Brief:
Please reproduce all entries word for word, leaving every image behind.
····················
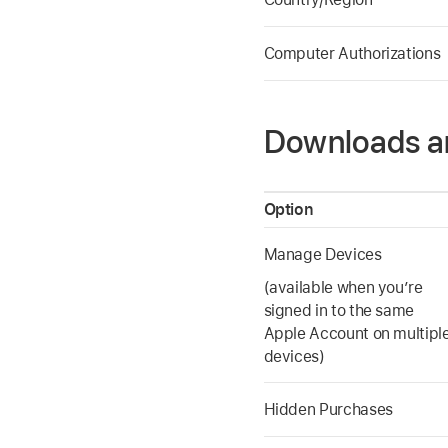
Computer Authorizations
Downloads a
Option
Manage Devices
(available when you’re
signed in to the same
Apple Account on multipl
devices)
Hidden Purchases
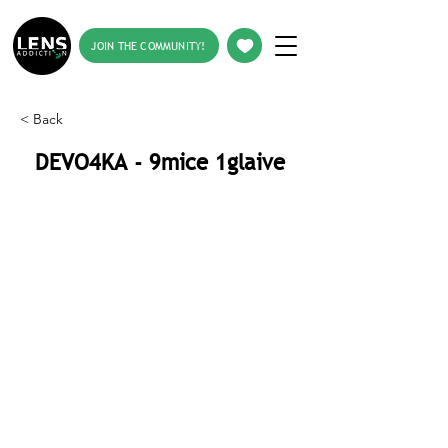
JOIN THE COMMUNITY!
< Back
DEVO4KA - 9mice 1glaive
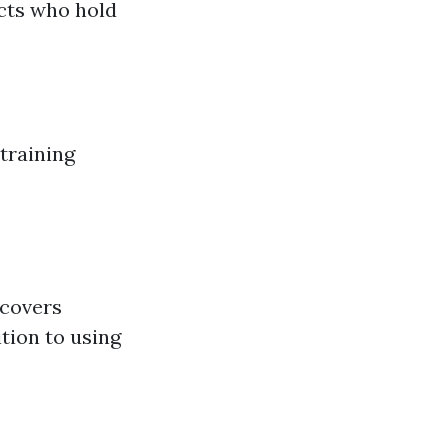
cts who hold
training
 covers
tion to using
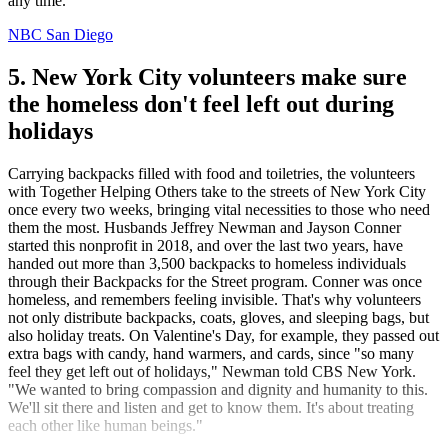
any time.
NBC San Diego
5. New York City volunteers make sure
the homeless don't feel left out during
holidays
Carrying backpacks filled with food and toiletries, the volunteers
with Together Helping Others take to the streets of New York City
once every two weeks, bringing vital necessities to those who need
them the most. Husbands Jeffrey Newman and Jayson Conner
started this nonprofit in 2018, and over the last two years, have
handed out more than 3,500 backpacks to homeless individuals
through their Backpacks for the Street program. Conner was once
homeless, and remembers feeling invisible. That's why volunteers
not only distribute backpacks, coats, gloves, and sleeping bags, but
also holiday treats. On Valentine's Day, for example, they passed out
extra bags with candy, hand warmers, and cards, since "so many
feel they get left out of holidays," Newman told CBS New York.
"We wanted to bring compassion and dignity and humanity to this.
We'll sit there and listen and get to know them. It's about treating
each other like human beings."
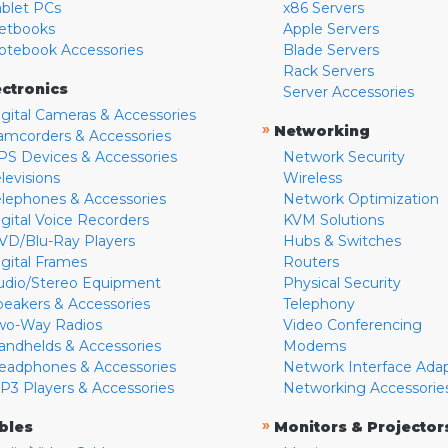
ablet PCs
x86 Servers
etbooks
Apple Servers
otebook Accessories
Blade Servers
Rack Servers
ectronics
Server Accessories
igital Cameras & Accessories
»
Networking
amcorders & Accessories
PS Devices & Accessories
Network Security
levisions
Wireless
elephones & Accessories
Network Optimization
igital Voice Recorders
KVM Solutions
VD/Blu-Ray Players
Hubs & Switches
igital Frames
Routers
udio/Stereo Equipment
Physical Security
peakers & Accessories
Telephony
wo-Way Radios
Video Conferencing
andhelds & Accessories
Modems
eadphones & Accessories
Network Interface Ada
P3 Players & Accessories
Networking Accessorie
»
bles
Monitors & Projector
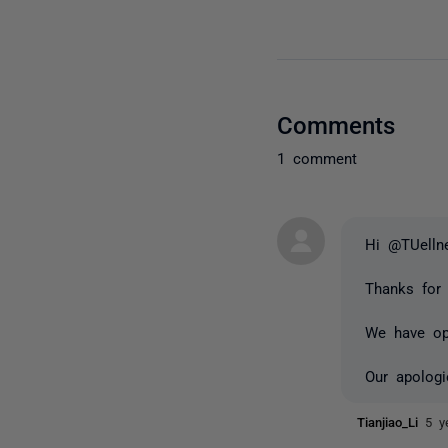
Comments
1 comment
Hi @TUelln
Thanks for 
We have ope
Our apologi
Tianjiao_Li
5 y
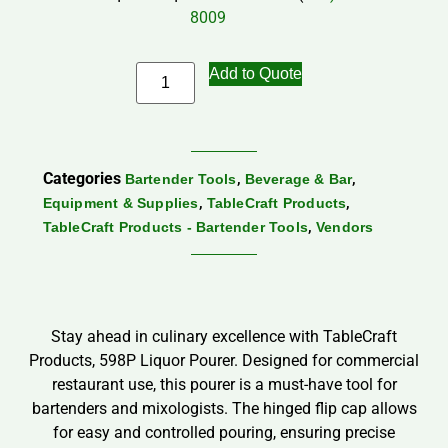
8009
Add to Quote
Categories
,
,
Bartender Tools
Beverage & Bar
,
,
Equipment & Supplies
TableCraft Products
,
TableCraft Products - Bartender Tools
Vendors
Stay ahead in culinary excellence with TableCraft
Products, 598P Liquor Pourer. Designed for commercial
restaurant use, this pourer is a must-have tool for
bartenders and mixologists. The hinged flip cap allows
for easy and controlled pouring, ensuring precise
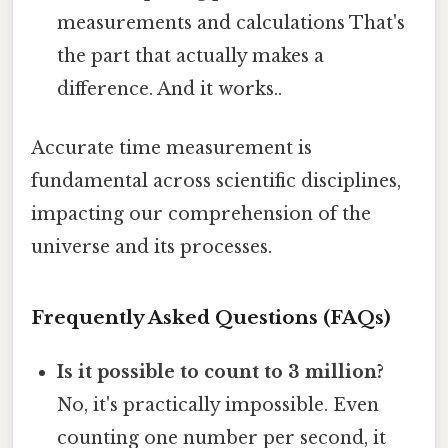
measurements and calculations That's
the part that actually makes a
difference. And it works..
Accurate time measurement is
fundamental across scientific disciplines,
impacting our comprehension of the
universe and its processes.
Frequently Asked Questions (FAQs)
Is it possible to count to 3 million?
No, it's practically impossible. Even
counting one number per second, it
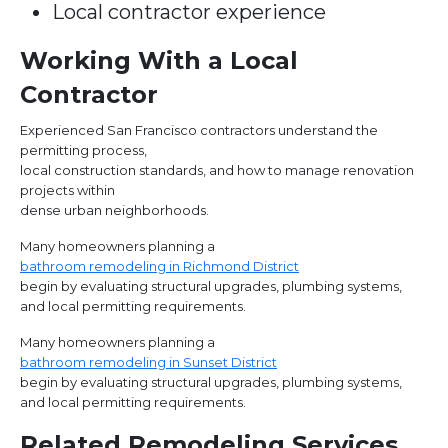
Local contractor experience
Working With a Local
Contractor
Experienced San Francisco contractors understand the
permitting process,
local construction standards, and how to manage renovation
projects within
dense urban neighborhoods.
Many homeowners planning a
bathroom remodeling in Richmond District
begin by evaluating structural upgrades, plumbing systems,
and local permitting requirements.
Many homeowners planning a
bathroom remodeling in Sunset District
begin by evaluating structural upgrades, plumbing systems,
and local permitting requirements.
Related Remodeling Services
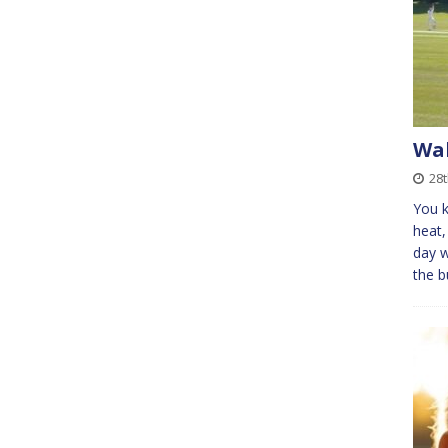
Wal
28t
You k
heat,
day w
the b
····················
Exercise response:
Computer Authorizations
Downloads a
Option
Manage Devices
(available when you’re
signed in to the same
Apple Account on multipl
devices)
Hidden Purchases
JOIN THE COMMUNITY!
< Back
DEVO4KA - 9mice 1glaive
cts who hold
training
 covers
tion to using
any time.
NBC San Diego
5. New York City volunteers make sure
the homeless don't feel left out during
holidays
Carrying backpacks filled with food and toiletries, the volunteers
with Together Helping Others take to the streets of New York City
once every two weeks, bringing vital necessities to those who need
them the most. Husbands Jeffrey Newman and Jayson Conner
started this nonprofit in 2018, and over the last two years, have
handed out more than 3,500 backpacks to homeless individuals
through their Backpacks for the Street program. Conner was once
homeless, and remembers feeling invisible. That's why volunteers
not only distribute backpacks, coats, gloves, and sleeping bags, but
also holiday treats. On Valentine's Day, for example, they passed out
extra bags with candy, hand warmers, and cards, since "so many
feel they get left out of holidays," Newman told CBS New York.
"We wanted to bring compassion and dignity and humanity to this.
We'll sit there and listen and get to know them. It's about treating
each other like human beings."
ablet PCs
x86 Servers
etbooks
Apple Servers
otebook Accessories
Blade Servers
Rack Servers
ectronics
Server Accessories
igital Cameras & Accessories
»
Networking
amcorders & Accessories
PS Devices & Accessories
Network Security
levisions
Wireless
elephones & Accessories
Network Optimization
igital Voice Recorders
KVM Solutions
VD/Blu-Ray Players
Hubs & Switches
igital Frames
Routers
udio/Stereo Equipment
Physical Security
peakers & Accessories
Telephony
wo-Way Radios
Video Conferencing
andhelds & Accessories
Modems
eadphones & Accessories
Network Interface Ada
P3 Players & Accessories
Networking Accessorie
»
bles
Monitors & Projector
Comments
1 comment
Hi @TUelln
Thanks for 
We have ope
Our apologi
Tianjiao_Li
5 y
8009
Add to Quote
Categories
,
,
Bartender Tools
Beverage & Bar
,
,
Equipment & Supplies
TableCraft Products
,
TableCraft Products - Bartender Tools
Vendors
Stay ahead in culinary excellence with TableCraft
Products, 598P Liquor Pourer. Designed for commercial
restaurant use, this pourer is a must-have tool for
bartenders and mixologists. The hinged flip cap allows
for easy and controlled pouring, ensuring precise
measurements and calculations That's
the part that actually makes a
difference. And it works..
Accurate time measurement is
fundamental across scientific disciplines,
impacting our comprehension of the
universe and its processes.
Frequently Asked Questions (FAQs)
Is it possible to count to 3 million?
No, it's practically impossible. Even
counting one number per second, it
Local contractor experience
Working With a Local
Contractor
Experienced San Francisco contractors understand the
permitting process,
local construction standards, and how to manage renovation
projects within
dense urban neighborhoods.
Many homeowners planning a
bathroom remodeling in Richmond District
begin by evaluating structural upgrades, plumbing systems,
and local permitting requirements.
Many homeowners planning a
bathroom remodeling in Sunset District
begin by evaluating structural upgrades, plumbing systems,
and local permitting requirements.
Related Remodeling Services
Wal
28t
You k
heat,
day w
the b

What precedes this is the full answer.